# What the task requires:
Pictures excluded, copy all of the data below exactly.

[Dataset entries]
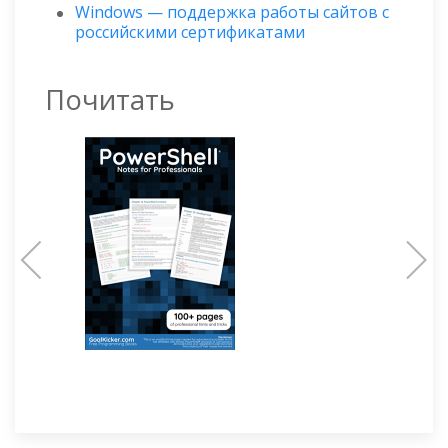
Windows — поддержка работы сайтов с
российскими сертификатами
Почитать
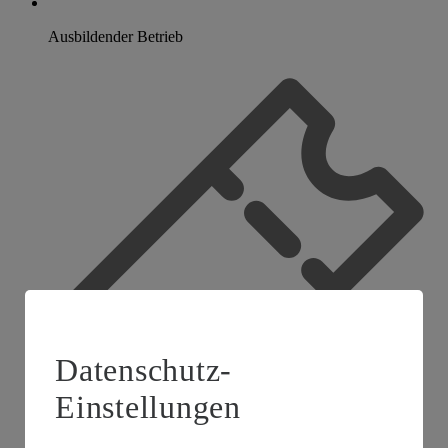
Ausbildender Betrieb
Datenschutz-
Einstellungen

# Answer for this exercise:
Windows — поддержка работы сайтов с
российскими сертификатами
Почитать
Ausbildender Betrieb
Datenschutz-
Einstellungen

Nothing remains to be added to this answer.